*Problem details*:
Would you transcribe the entries below word for word, omitting all images?

(Dataset excerpts)
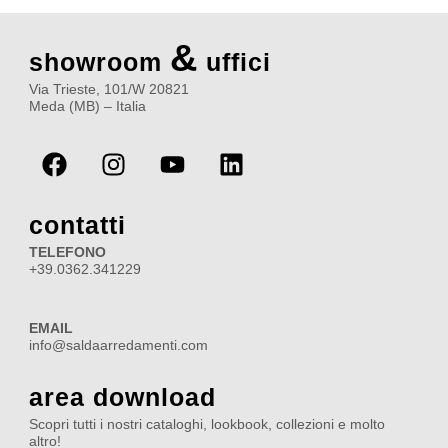
&
showroom
uffici
Via Trieste, 101/W 20821
Meda (MB) – Italia
F
I
Y
L
a
n
o
i
c
s
u
n
e
t
t
k
contatti
b
a
u
e
TELEFONO
o
g
b
d
+39.0362.341229
o
r
e
i
k
a
n
EMAIL
m
info@saldaarredamenti.com
area download
Scopri tutti i nostri cataloghi, lookbook, collezioni e molto
altro!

*Answer section*:
&
showroom
uffici
Via Trieste, 101/W 20821
Meda (MB) – Italia
F
I
Y
L
a
n
o
i
c
s
u
n
e
t
t
k
contatti
b
a
u
e
TELEFONO
o
g
b
d
+39.0362.341229
o
r
e
i
k
a
n
EMAIL
m
info@saldaarredamenti.com
area download
Scopri tutti i nostri cataloghi, lookbook, collezioni e molto
altro!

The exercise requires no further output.